■ Work required
If a record below holds a picture, drop the picture and copy everything else exactly.

= = = = =

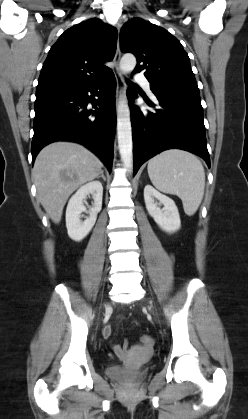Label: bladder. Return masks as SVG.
<instances>
[{
	"instance_id": "obj_1",
	"label": "bladder",
	"mask_w": 248,
	"mask_h": 419,
	"mask_svg": "<svg viewBox=\"0 0 248 419\" xmlns=\"http://www.w3.org/2000/svg\"><path fill=\"white\" fill-rule=\"evenodd\" d=\"M108 376L120 382L137 385L143 382L149 375L147 370H135L130 366H109L106 369Z\"/></svg>"
}]
</instances>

= = = = =

■ Answer
Label: bladder. Return masks as SVG.
<instances>
[{
	"instance_id": "obj_1",
	"label": "bladder",
	"mask_w": 248,
	"mask_h": 419,
	"mask_svg": "<svg viewBox=\"0 0 248 419\" xmlns=\"http://www.w3.org/2000/svg\"><path fill=\"white\" fill-rule=\"evenodd\" d=\"M108 376L120 382L137 385L143 382L149 375L147 370H135L130 366H109L106 369Z\"/></svg>"
}]
</instances>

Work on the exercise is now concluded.